Baca berita dengan sedikit iklan, klik di sini
Syahdan, Bagus (Ringgo Agus Rahman) adalah seorang penulis skenario yang selama ini menulis untuk serial dan film-film komersial. Dia merasa sudah waktunya menulis cerita yang sudah lama diinginkannya: kisah cinta yang harus ditampilkan dengan film hitam-putih.
“Hitam-putih?” ucap produser Pak Yoram (Alex Abbad yang tampil luar biasa lucu), terpana.
“Betul, Pak. Judulnya Jatuh Cinta Seperti di Film-film,” kata Bagus, bersemangat.
“Jatuh Cinta Seperti di Film-film…. Horor, kan? Bagus, tuh….”
Inilah kecerdasan Yandy Laurens mengikat penonton dengan kalimat dialog yang pas, cerdas, ringan, tapi tetap bermakna. Film ini istimewa bukan sekadar karena Yandy “berani” menggunakan warna hitam-putih yang dominan, tapi juga lantaran persoalan teknis film yang menjadi bagian dari storytelling.
Yandy Laurens berbincang dengan aktor Ringgo Agus Rachman di lokasi syuting Jatuh Cinta Seperti di Film Film. Jozz Felix
Dari sisi bentuk, Yandy menggunakan film hitam-putih sebagai bagian dari imajinasi tokoh Bagus yang kemudian dibagi menjadi beberapa babak persis seperti bentuk skenario film.
Dalam kisah hidup Bagus, perempuan yang ia sukai adalah Hana (Nirina Zubir dengan penampilan terbaiknya), kawan lama yang masih berduka karena suaminya wafat. Dalam film yang kelak diproduksi di film ini, Hana diperankan oleh Julie Estelle.
Pada saat Bagus menceritakan bagian dari kesehariannya dengan Hana, di layar akan tersaji adegan film berwarna, yang kemudian membuat kita menyadari betapa karakter Hana dalam bayangan Bagus sebetulnya berbeda dengan kenyataan.
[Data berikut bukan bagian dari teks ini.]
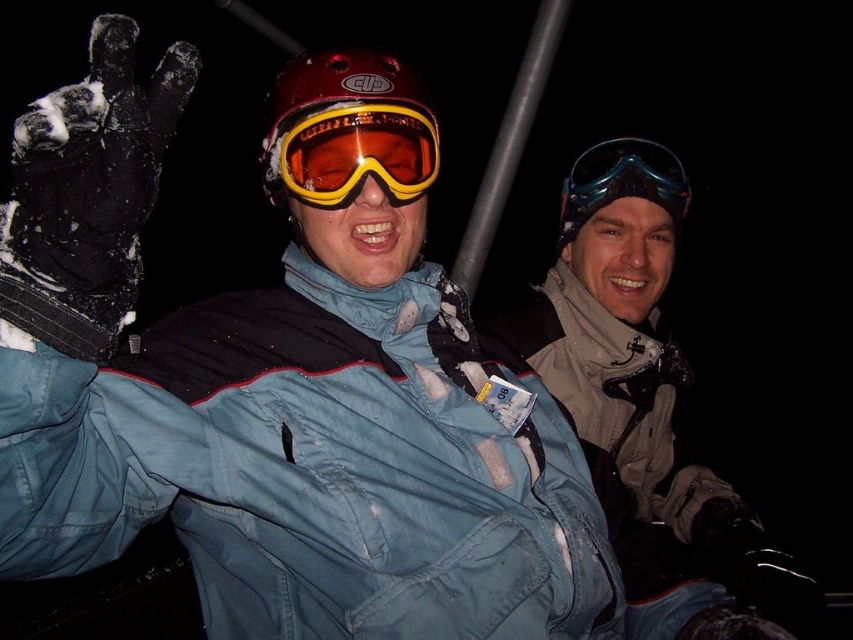 Is yellow matte/glossy goggles at center above transparent blue goggles at upper center?

No, yellow matte/glossy goggles at center is not above transparent blue goggles at upper center.

Does yellow matte/glossy goggles at center appear on the right side of transparent blue goggles at upper center?

Incorrect, yellow matte/glossy goggles at center is not on the right side of transparent blue goggles at upper center.

What are the coordinates of `yellow matte/glossy goggles at center` in the screenshot? It's located at (358, 154).

Locate an element on the screen. The width and height of the screenshot is (853, 640). yellow matte/glossy goggles at center is located at coordinates (358, 154).

Between matte gray jacket at center and transparent blue goggles at upper center, which one is positioned lower?

Positioned lower is matte gray jacket at center.

Is matte gray jacket at center to the right of transparent blue goggles at upper center from the viewer's perspective?

Correct, you'll find matte gray jacket at center to the right of transparent blue goggles at upper center.

At what (x,y) coordinates should I click in order to perform the action: click on matte gray jacket at center. Please return your answer as a coordinate pair (x, y). Looking at the image, I should click on (635, 394).

At what (x,y) coordinates should I click in order to perform the action: click on matte gray jacket at center. Please return your answer as a coordinate pair (x, y). Image resolution: width=853 pixels, height=640 pixels. Looking at the image, I should click on (635, 394).

Is point (596, 218) positioned before point (364, 122)?

No, (596, 218) is behind (364, 122).

Who is lower down, matte gray jacket at center or yellow matte/glossy goggles at center?

matte gray jacket at center

Where is `matte gray jacket at center`? The height and width of the screenshot is (640, 853). matte gray jacket at center is located at coordinates (635, 394). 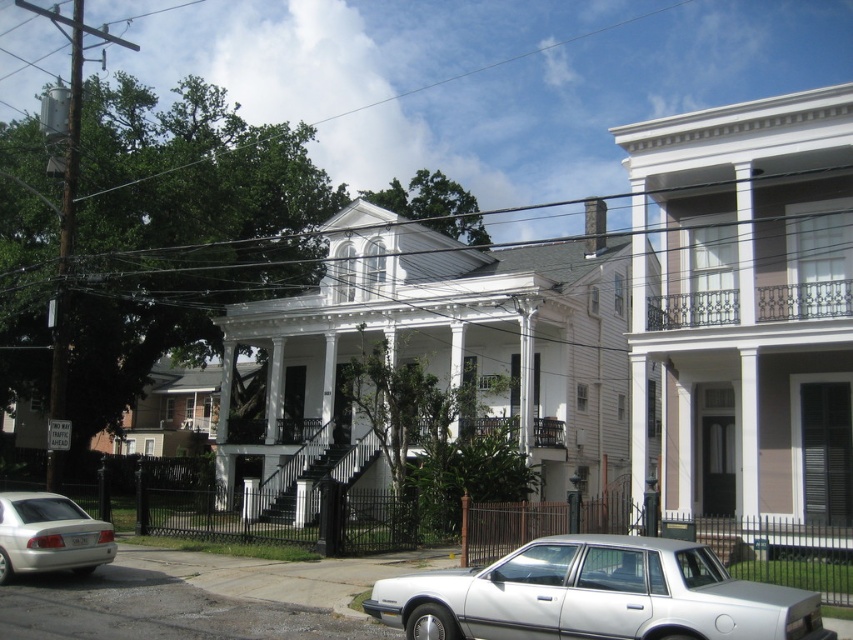 Question: Does white matte sedan at lower center have a smaller size compared to silver metallic sedan at lower left?

Choices:
 (A) no
 (B) yes

Answer: (A)

Question: Can you confirm if white matte sedan at lower center is wider than silver metallic sedan at lower left?

Choices:
 (A) no
 (B) yes

Answer: (B)

Question: Which point is closer to the camera?

Choices:
 (A) silver metallic sedan at lower left
 (B) white matte sedan at lower center

Answer: (B)

Question: Is white matte sedan at lower center above silver metallic sedan at lower left?

Choices:
 (A) yes
 (B) no

Answer: (A) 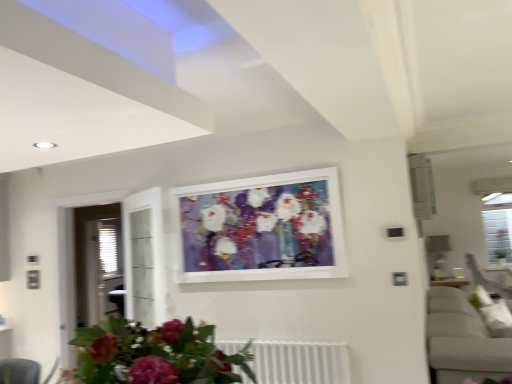 Question: Is matte white picture frame at center positioned far away from matte pink flowers at lower center?

Choices:
 (A) no
 (B) yes

Answer: (B)

Question: Is matte white picture frame at center oriented away from matte pink flowers at lower center?

Choices:
 (A) no
 (B) yes

Answer: (A)

Question: Considering the relative sizes of matte white picture frame at center and matte pink flowers at lower center in the image provided, is matte white picture frame at center wider than matte pink flowers at lower center?

Choices:
 (A) yes
 (B) no

Answer: (B)

Question: From a real-world perspective, does matte white picture frame at center stand above matte pink flowers at lower center?

Choices:
 (A) yes
 (B) no

Answer: (A)

Question: Is matte pink flowers at lower center located within matte white picture frame at center?

Choices:
 (A) no
 (B) yes

Answer: (A)

Question: Does matte white picture frame at center have a greater height compared to matte pink flowers at lower center?

Choices:
 (A) no
 (B) yes

Answer: (B)

Question: Is matte white picture frame at center in contact with white metallic radiator at lower center?

Choices:
 (A) yes
 (B) no

Answer: (B)

Question: From the image's perspective, would you say matte white picture frame at center is positioned over white metallic radiator at lower center?

Choices:
 (A) no
 (B) yes

Answer: (B)

Question: Would you say matte white picture frame at center is a long distance from white metallic radiator at lower center?

Choices:
 (A) yes
 (B) no

Answer: (B)

Question: Is white metallic radiator at lower center located within matte white picture frame at center?

Choices:
 (A) no
 (B) yes

Answer: (A)

Question: From a real-world perspective, is matte white picture frame at center located beneath white metallic radiator at lower center?

Choices:
 (A) yes
 (B) no

Answer: (B)

Question: Does matte white picture frame at center appear on the left side of white metallic radiator at lower center?

Choices:
 (A) no
 (B) yes

Answer: (B)

Question: Is white metallic radiator at lower center to the right of matte white picture frame at center from the viewer's perspective?

Choices:
 (A) no
 (B) yes

Answer: (B) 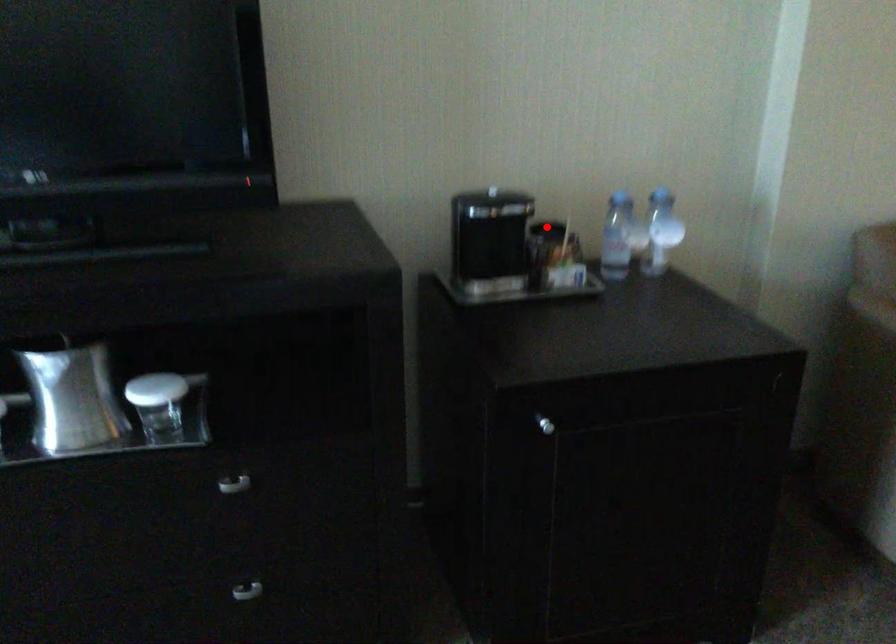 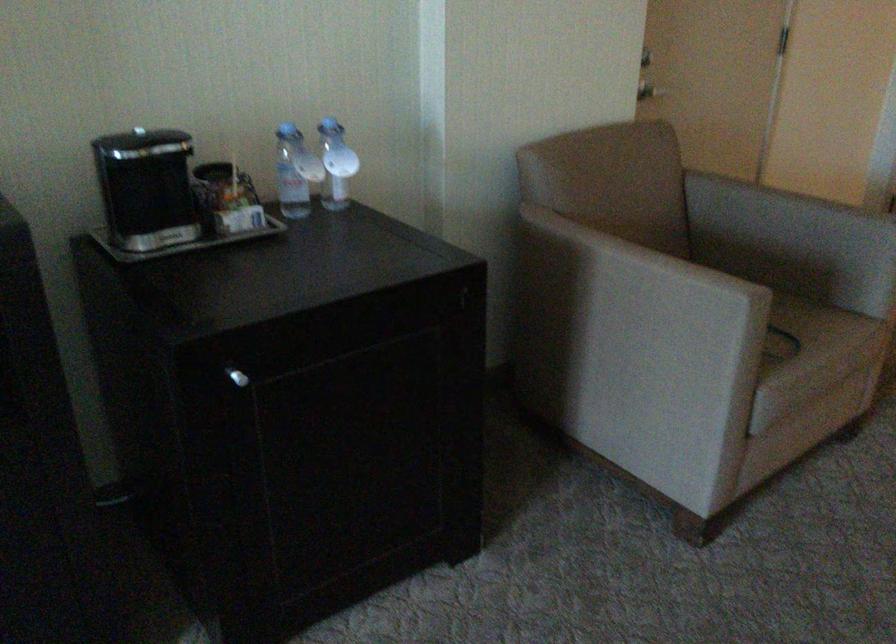 Question: I am providing you with two images of the same scene from different viewpoints. In image1, a red point is highlighted. Considering the same 3D point in image2, which of the following is correct?

Choices:
 (A) It is closer
 (B) It is farther

Answer: (A) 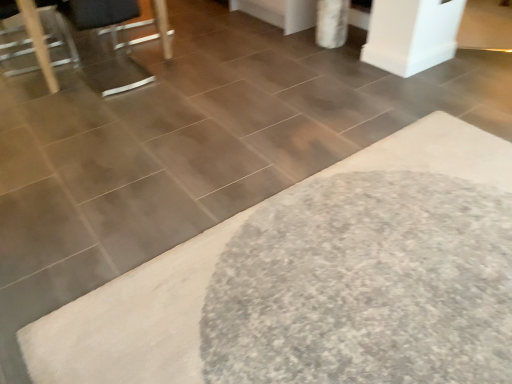 Question: Considering the positions of metallic silver swivel chair at upper left and metallic silver chair at left in the image, is metallic silver swivel chair at upper left taller or shorter than metallic silver chair at left?

Choices:
 (A) short
 (B) tall

Answer: (B)

Question: Considering the positions of metallic silver swivel chair at upper left and metallic silver chair at left in the image, is metallic silver swivel chair at upper left bigger or smaller than metallic silver chair at left?

Choices:
 (A) small
 (B) big

Answer: (B)

Question: Considering the real-world distances, which object is closest to the white shaggy bath mat at lower right?

Choices:
 (A) metallic silver swivel chair at upper left
 (B) metallic silver chair at left

Answer: (A)

Question: Considering the real-world distances, which object is farthest from the metallic silver swivel chair at upper left?

Choices:
 (A) white shaggy bath mat at lower right
 (B) metallic silver chair at left

Answer: (A) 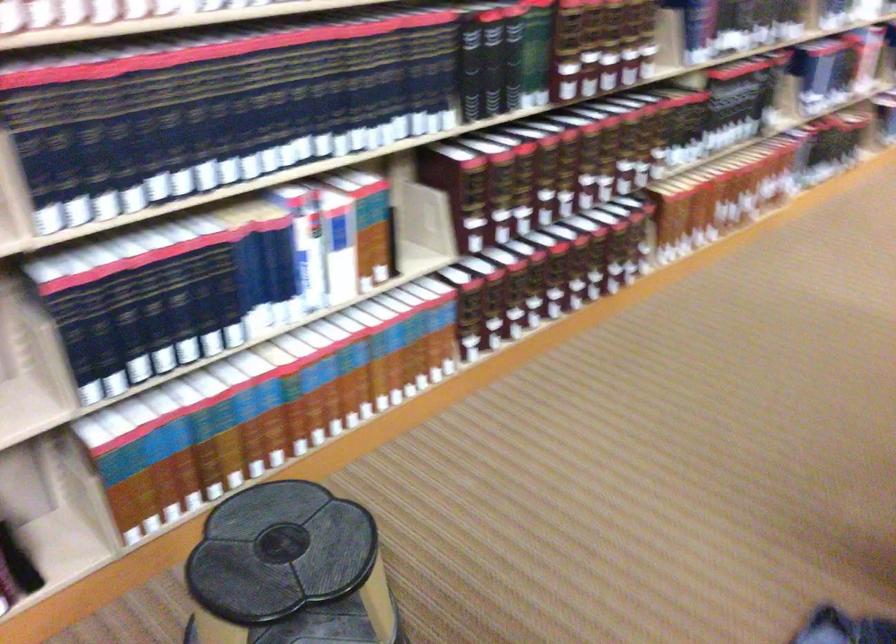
Maka drama kemudian menyala-nyala pada babak-babak pertengahan film ini dengan Bagus dan Hana mencoba menggali arti cinta. Kesederhanaan cerita film ini di tangan Yandy diwujudkan menjadi skenario yang bersinar karena dia meramu segala unsur sinema—visual, audio, dan warna—menjadi cerita yang disajikan dengan cara unik.
Lahir di Makassar 36 tahun lalu sebagai anak ketiga dari empat bersaudara, pria bernama lengkap Alexander Yandy Laurens ini menempuh studi perfilman di Institut Kesenian Jakarta (IKJ). Sejak kecil Yandy sudah memperlihatkan bakatnya dalam bercerita secara visual karena kegemarannya membuat komik. Belakangan, Yandy mengungkapkan, berbagai karya sineas membuatnya tertarik pada sinema. “Karya-karya sutradara Martin Scorsese yang membuat saya menyukai film,” ujarnya. Setelah dewasa, dia mengaku selalu mengikuti karya-karya humor Stephen Chow dan Edgar Wright serta menikmati tekanan film keluarga dalam karya Hirokazu Kore-eda dan Bong Joon-ho.
Sebagai alumnus IKJ, tentu saja Yandy juga memperhatikan dan mengagumi para sineas Indonesia. “Saya suka cara berpikir Mas Riri (Riza), kejujuran Kamila Andini, dan humanisme Garin Nugroho,” utur Yandy.
Film Keluarga Cemara yang diadaptasi dari serial televisi dengan judul sama dari novel karya Arswendo Atmowiloto adalah film layar lebar pertama yang disutradarai Yandy. Skenario film yang ditulis bersama oleh Yandy dan Gina S. Noer ini mendapatkan penghargaan Skenario Adaptasi Terbaik Festival Film Indonesia (FFI) 2019. Sebelumnya dia menghasilkan film pendek Wan An yang diganjar Piala Citra FFI 2012.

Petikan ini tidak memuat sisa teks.